Look for "монеты" in the records and copy every line that has it.

□ □ □ □ □

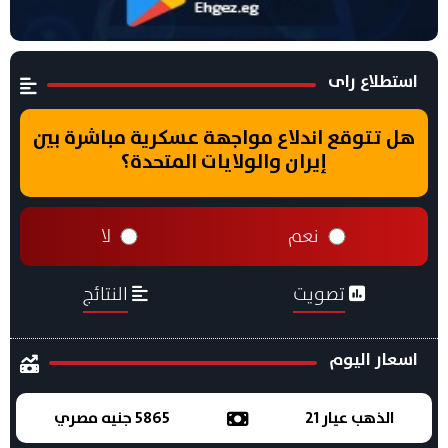
استطلاع راى
هل تتوقع اندلاع مواجهة عسكرية مباشرة بين
إيران والولايات المتحدة؟
نعم
لا
تصويت
النتائج
اسعار اليوم
الذهب عيار 21
5865 جنيه مصري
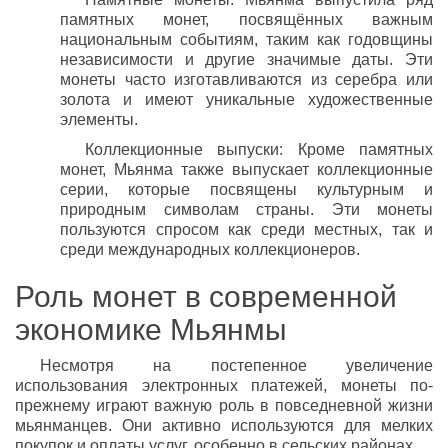
памятных монет, посвящённых важным
национальным событиям, таким как годовщины
независимости и другие значимые даты. Эти
монеты часто изготавливаются из серебра или
золота и имеют уникальные художественные
элементы.
Коллекционные выпуски: Кроме памятных
монет, Мьянма также выпускает коллекционные
серии, которые посвящены культурным и
природным символам страны. Эти монеты
пользуются спросом как среди местных, так и
среди международных коллекционеров.
Роль монет в современной
экономике Мьянмы
Несмотря на постепенное увеличение
использования электронных платежей, монеты по-
прежнему играют важную роль в повседневной жизни
мьянманцев. Они активно используются для мелких
покупок и оплаты услуг, особенно в сельских районах.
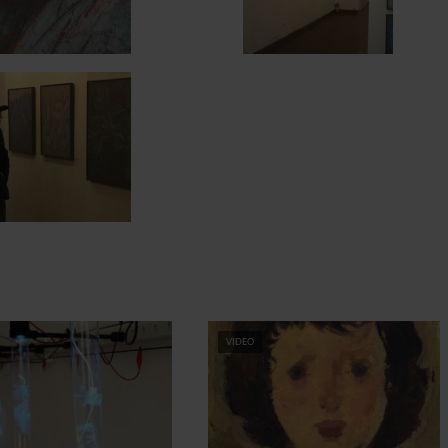
VIDEO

□ □ □ □ □

* **Finished task**:
монеты часто изготавливаются из серебра или
природным символам страны. Эти монеты
использования электронных платежей, монеты по-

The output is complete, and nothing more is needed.